Question
What is the S3 extended destination configuration and where in the AWS documentation explains clearly what it is for?
As the name suggests, it must be about S3 destination. However, the S3 destination part of the AWS document has no mention.
Choose Amazon S3 for Your Destination
If there are articles or blogs which have clear explanation, please provide the pointers.
I have been looking for a clue in the documentations as below, but as often with the AWS documentations, it is not clear. It looks partly related with input record conversion or record processing.
Amazon Kinesis Data Firehose API Reference - ExtendedS3DestinationConfiguration
Describes the configuration of a destination in Amazon S3.
Amazon Kinesis Data Firehose Developer Guide PDF - Converting Input Record Format (API)
If you want Kinesis Data Firehose to convert the format of your input data from JSON
to Parquet or ORC, specify the optional DataFormatConversionConfiguration element in
ExtendedS3DestinationConfiguration ...
AWS CloudFormation - AWS::KinesisFirehose::DeliveryStream ExtendedS3DestinationConfiguration
The ExtendedS3DestinationConfiguration property type configures an Amazon S3 destination for an Amazon Kinesis Data Firehose delivery stream.
Extended S3 Destination
resource "aws_kinesis_firehose_delivery_stream" "extended_s3_stream" {
name = "terraform-kinesis-firehose-extended-s3-test-stream"
destination = "extended_s3"
extended_s3_configuration {
role_arn = "${aws_iam_role.firehose_role.arn}"
bucket_arn = "${aws_s3_bucket.bucket.arn}"
processing_configuration {
enabled = "true"
processors {
type = "Lambda"
parameters {
parameter_name = "LambdaArn"
parameter_value = "${aws_lambda_function.lambda_processor.arn}:$LATEST"
}
}
}
}
}
The Terraform documentation is the best at showing the difference between S3 and Extended S3 destinations: https://www.terraform.io/docs/providers/aws/r/kinesis_firehose_delivery_stream.html
S3 Extended inherits the S3 destination configuration parameters with extra ones such as data_format_conversion_configuration or the error_output_prefix
I am afraid the Kinesis Firehose document is so poorly written, I wonder how people can figure out how to use Firehose just from the documentation.

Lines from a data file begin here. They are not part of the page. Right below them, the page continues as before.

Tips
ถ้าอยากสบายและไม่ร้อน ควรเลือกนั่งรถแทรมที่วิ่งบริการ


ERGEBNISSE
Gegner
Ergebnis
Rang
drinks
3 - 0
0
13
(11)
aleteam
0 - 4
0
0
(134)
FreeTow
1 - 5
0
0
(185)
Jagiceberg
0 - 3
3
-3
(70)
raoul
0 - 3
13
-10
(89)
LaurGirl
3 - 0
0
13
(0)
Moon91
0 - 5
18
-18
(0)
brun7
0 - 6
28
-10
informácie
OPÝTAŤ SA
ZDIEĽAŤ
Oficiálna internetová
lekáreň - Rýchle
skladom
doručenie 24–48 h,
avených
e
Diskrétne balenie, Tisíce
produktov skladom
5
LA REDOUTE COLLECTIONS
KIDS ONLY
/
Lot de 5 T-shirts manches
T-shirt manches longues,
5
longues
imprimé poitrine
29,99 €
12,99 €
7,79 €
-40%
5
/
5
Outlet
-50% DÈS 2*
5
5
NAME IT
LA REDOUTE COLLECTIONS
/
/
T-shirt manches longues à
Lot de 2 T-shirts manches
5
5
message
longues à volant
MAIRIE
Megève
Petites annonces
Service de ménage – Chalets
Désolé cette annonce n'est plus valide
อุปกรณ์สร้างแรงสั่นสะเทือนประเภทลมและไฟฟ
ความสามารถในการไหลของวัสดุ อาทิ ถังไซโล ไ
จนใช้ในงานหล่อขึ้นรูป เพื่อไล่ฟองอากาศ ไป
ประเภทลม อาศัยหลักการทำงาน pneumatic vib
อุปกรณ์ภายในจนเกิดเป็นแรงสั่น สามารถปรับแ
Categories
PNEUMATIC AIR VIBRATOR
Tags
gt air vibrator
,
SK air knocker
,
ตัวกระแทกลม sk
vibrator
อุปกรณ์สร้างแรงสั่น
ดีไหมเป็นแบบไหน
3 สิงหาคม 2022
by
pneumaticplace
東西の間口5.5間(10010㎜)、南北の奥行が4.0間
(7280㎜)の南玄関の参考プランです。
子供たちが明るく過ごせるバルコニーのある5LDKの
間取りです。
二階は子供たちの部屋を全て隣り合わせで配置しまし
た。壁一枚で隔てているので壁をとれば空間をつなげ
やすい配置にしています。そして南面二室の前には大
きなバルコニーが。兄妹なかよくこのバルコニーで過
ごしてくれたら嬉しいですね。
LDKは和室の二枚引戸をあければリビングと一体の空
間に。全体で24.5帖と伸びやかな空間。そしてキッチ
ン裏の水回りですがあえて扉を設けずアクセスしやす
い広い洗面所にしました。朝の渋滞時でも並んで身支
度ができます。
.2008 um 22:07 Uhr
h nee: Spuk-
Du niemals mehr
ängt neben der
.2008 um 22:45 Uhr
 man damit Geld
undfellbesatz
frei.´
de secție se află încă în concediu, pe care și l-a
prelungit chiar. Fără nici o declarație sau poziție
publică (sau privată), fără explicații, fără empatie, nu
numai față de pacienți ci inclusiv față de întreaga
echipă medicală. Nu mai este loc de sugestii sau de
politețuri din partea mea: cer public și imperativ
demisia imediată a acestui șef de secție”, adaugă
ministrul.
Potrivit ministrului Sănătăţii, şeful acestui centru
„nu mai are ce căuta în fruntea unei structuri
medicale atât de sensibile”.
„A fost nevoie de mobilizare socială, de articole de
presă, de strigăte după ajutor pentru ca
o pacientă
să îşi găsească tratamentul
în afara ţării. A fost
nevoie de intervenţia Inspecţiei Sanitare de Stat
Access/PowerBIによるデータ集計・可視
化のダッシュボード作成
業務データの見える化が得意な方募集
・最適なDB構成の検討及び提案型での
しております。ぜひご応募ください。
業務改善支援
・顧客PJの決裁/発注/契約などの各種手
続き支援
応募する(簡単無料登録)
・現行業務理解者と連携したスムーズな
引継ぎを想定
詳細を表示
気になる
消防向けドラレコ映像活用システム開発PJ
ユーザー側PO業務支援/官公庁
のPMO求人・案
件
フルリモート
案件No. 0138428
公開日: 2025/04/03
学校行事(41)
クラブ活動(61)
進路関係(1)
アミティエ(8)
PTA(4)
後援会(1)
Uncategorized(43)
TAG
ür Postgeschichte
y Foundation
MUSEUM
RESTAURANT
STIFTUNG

It looks originally the firehose simply relays data to the S3 bucket and there is no built-in transformation mechanism and the S3 destination configuration has no processing configuration as in AWS::KinesisFirehose::DeliveryStream S3DestinationConfiguration.
Then as in Amazon Kinesis Firehose Data Transformation with AWS Lambda, a mechanism to transform records was introduced seemingly around early 2017, so AWS::KinesisFirehose::DeliveryStream ExtendedS3DestinationConfiguration has been added.
Apparently people struggle to find the way of how to configure:
Does Amazon Kinesis Firehose support Data Transformations programmatically?
Well so I figured it out after much effort and documentation scrounging.
Who can figure it out by just reading the AWS document?
Amazon Kinesis Data Firehose Data Transformation
Firehose extended S3 configurations for lambda transformation
Could not figure out from the AWS document, but it looks the configurations required are below after looking into the actual implementations in the Internet.
Update
As per the suggestion by Kevin Eid.
Resource: aws_kinesis_firehose_delivery_stream
s3_configuration - (Optional) Required for non-S3 destinations. For S3 destination, use extended_s3_configuration instead.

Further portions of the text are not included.